El escritor participó en proyectos como Recreo, que busca promover la lectura en los colegios públicos.

El escritor participó en proyectos como Recreo, que busca promover la lectura en los colegios públicos. (Foto: Nancy Chappell/ El Comercio)

MÁS ALLÁ DE LOS LIBROS
La actividad literaria de Oswaldo Reynoso no se limita, sin embargo, a los años 50 y 60. Hasta la publicación de su última obra, el libro de memorias en clave epistolar "Arequipa, lámpara incandescente", en el 2014, el autor dio a la imprenta una larga serie de títulos. Uno de los más famosos, "Los eunucos inmortales", apareció en 1993.

Más allá de su labor como escritor, Reynoso fue también un activo promotor de la lectura. Como tal participó en diversos proyectos destinados a despertar la pasión por la literatura entre los jóvenes. Así, por ejemplo, fue un importante colaborador de Recreo, iniciativa fundada en el 2007 por los escritores Javier Arévalo y Gustavo Rodríguez para promover la lectura entre los estudiantes de los colegios públicos de Lima.
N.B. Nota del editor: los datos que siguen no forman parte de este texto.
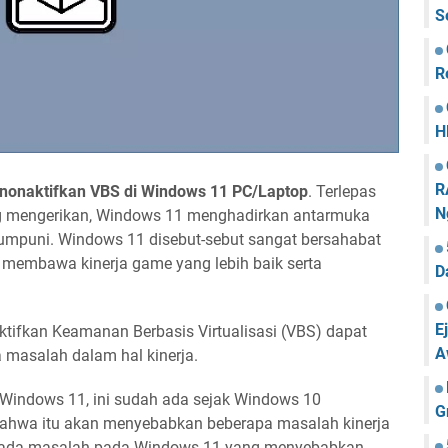
S
R
H
R
enonaktifkan VBS di Windows 11 PC/Laptop
. Terlepas
N
ang mengerikan, Windows 11 menghadirkan antarmuka
 mumpuni. Windows 11 disebut-sebut sangat bersahabat
embawa kinerja game yang lebih baik serta
D
E
ifkan Keamanan Berbasis Virtualisasi (VBS) dapat
A
masalah dalam hal kinerja.
i Windows 11, ini sudah ada sejak Windows 10
G
bahwa itu akan menyebabkan beberapa masalah kinerja
r, ada masalah pada Windows 11 yang menyebabkan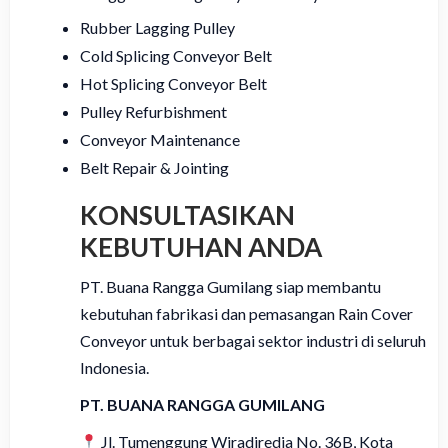
Rubber Lagging Pulley
Cold Splicing Conveyor Belt
Hot Splicing Conveyor Belt
Pulley Refurbishment
Conveyor Maintenance
Belt Repair & Jointing
KONSULTASIKAN
KEBUTUHAN ANDA
PT. Buana Rangga Gumilang siap membantu
kebutuhan fabrikasi dan pemasangan Rain Cover
Conveyor untuk berbagai sektor industri di seluruh
Indonesia.
PT. BUANA RANGGA GUMILANG
Jl. Tumenggung Wiradiredja No. 36B, Kota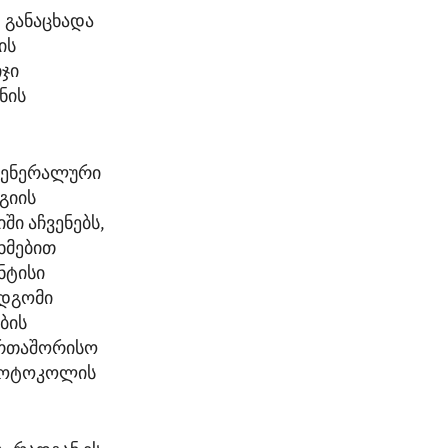
- განაცხადა
ის
ჯი
ნის
 გენერალური
გიის
ი აჩვენებს,
ხმებით
ნტისი
მდგომი
ბის
ერთაშორისო
პროტოკოლის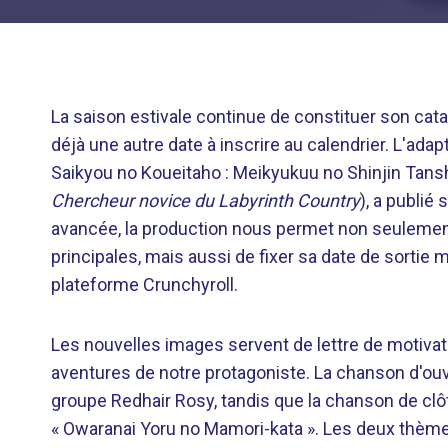
La saison estivale continue de constituer son cata
déjà une autre date à inscrire au calendrier. L'ad
Saikyou no Koueitaho : Meikyukuu no Shinjin Tans
Chercheur novice du Labyrinth Country
), a publié
avancée, la production nous permet non seulemen
principales, mais aussi de fixer sa date de sortie mo
plateforme Crunchyroll.
Les nouvelles images servent de lettre de motiva
aventures de notre protagoniste. La chanson d'ouver
groupe Redhair Rosy, tandis que la chanson de clô
« Owaranai Yoru no Mamori-kata ». Les deux thème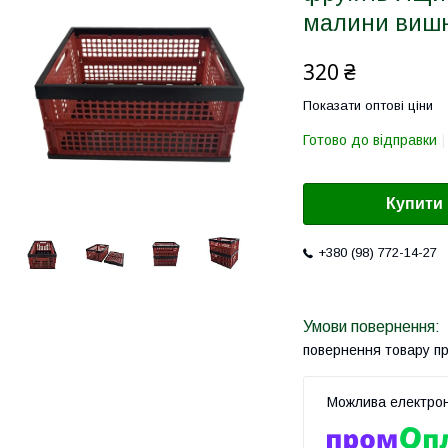
малини вишн
320 ₴
Показати оптові ціни
Готово до відправки
Купити
+380 (98) 772-14-27
повернення товару п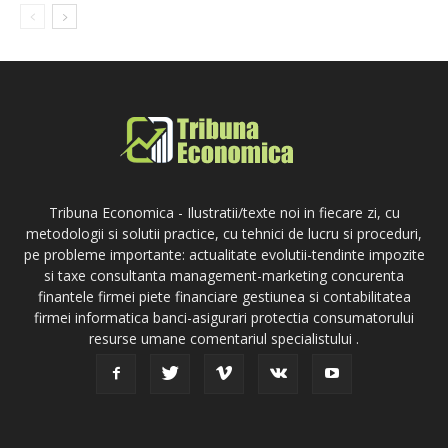
Tribuna Economica - Ilustratii/texte noi in fiecare zi, cu
metodologii si solutii practice, cu tehnici de lucru si proceduri,
pe probleme importante: actualitate evolutii-tendinte impozite
si taxe consultanta management-marketing concurenta
finantele firmei piete financiare gestiunea si contabilitatea
firmei informatica banci-asigurari protectia consumatorului
resurse umane comentariul specialistului .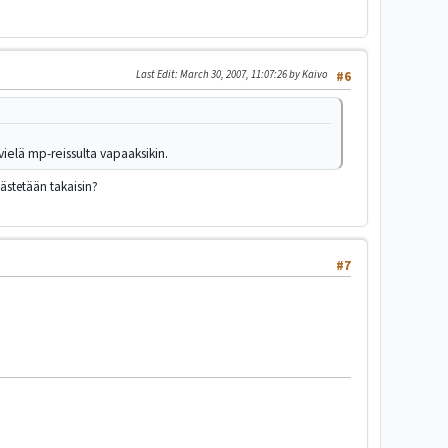
Last Edit
: March 30, 2007, 11:07:26 by Kaivo
#6
vielä mp-reissulta vapaaksikin.
äästetään takaisin?
#7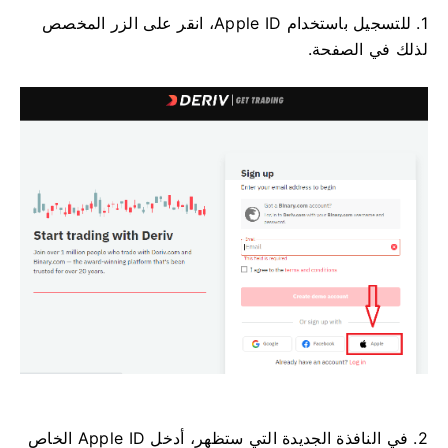
1. للتسجيل باستخدام Apple ID، انقر على الزر المخصص
لذلك في الصفحة.
2. في النافذة الجديدة التي ستظهر، أدخل Apple ID الخاص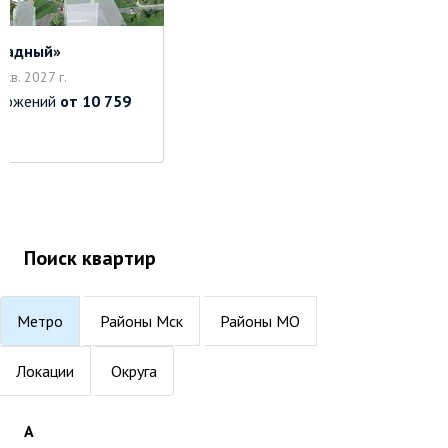
радный»
 кв. 2027 г.
ложений
от 10 759
Поиск квартир
Метро
Районы Мск
Районы МО
Локации
Округа
А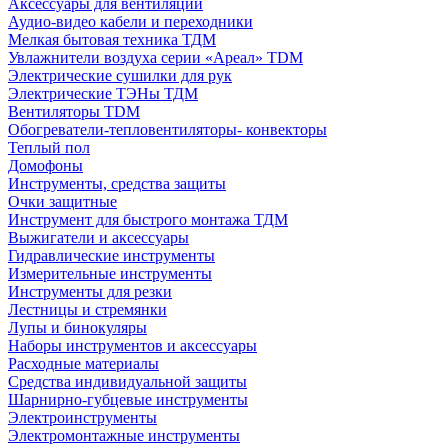
Аксессуары для вентиляции
Аудио-видео кабели и переходники
Мелкая бытовая техника ТДМ
Увлажнители воздуха серии «Ареал» TDM
Электрические сушилки для рук
Электрические ТЭНы ТДМ
Вентиляторы TDM
Обогреватели-тепловентиляторы- конвекторы
Теплый пол
Домофоны
Инструменты, средства защиты
Очки защитные
Инструмент для быстрого монтажа ТДМ
Выжигатели и аксессуары
Гидравлические инструменты
Измерительные инструменты
Инструменты для резки
Лестницы и стремянки
Лупы и бинокуляры
Наборы инструментов и аксессуары
Расходные материалы
Средства индивидуальной защиты
Шарнирно-губцевые инструменты
Электроинструменты
Электромонтажные инструменты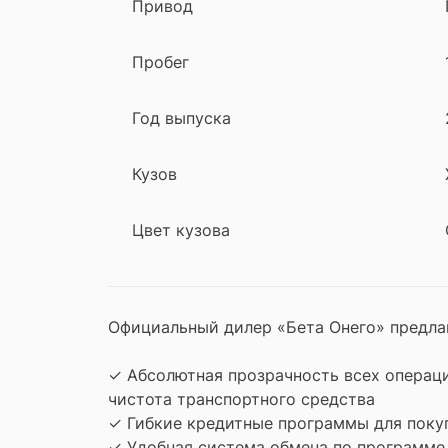
Привод
Пробег
Год выпуска
Кузов
Цвет кузова
Официальный дилер «Бета Онего» предла
✓ Абсолютная прозрачность всех операц
чистота транспортного средства
✓ Гибкие кредитные программы для поку
✓ Удобная система обмена по программе 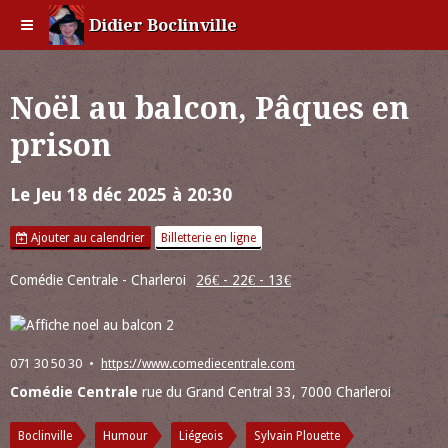
Didier Boclinville
Noël au balcon, Pâques en
prison
Le Jeu 18 déc 2025
à 20:30
Ajouter au calendrier
Billetterie en ligne
Comédie Centrale - Charleroi
26€ - 22€ - 13€
071 30 50 30
https://www.comediecentrale.com
Comédie Centrale
rue du Grand Central 33, 7000 Charleroi
Boclinville
Humour
Liégeois
Sylvain Plouette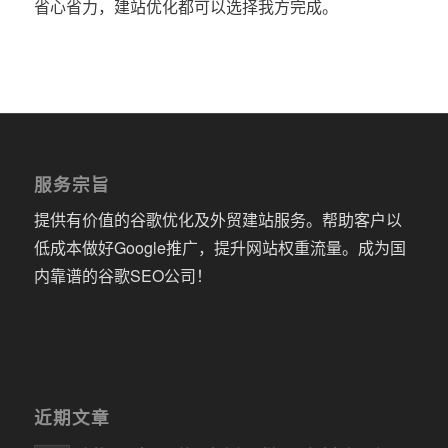
省心省力，建站优化都可以选择我方完成。
服务宗旨
提供有价值的谷歌优化及外贸建站服务。帮助客户以
低成本做好Google推广，提升网站权重流量。成为国
内靠谱的谷歌SEO公司！
近期文章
Una labor similar fue la emprendida por el autor en diversos penales del país, a los que asistió en varias ocasiones para organizar lecturas con los internos.

Mucho antes del fin, Reynoso ya era una figura capital del canon clandestino que él ayudó a fundar. Sus restos son velados en la Casa de la Literatura, donde permanecerán hasta las 11 p.m. de hoy.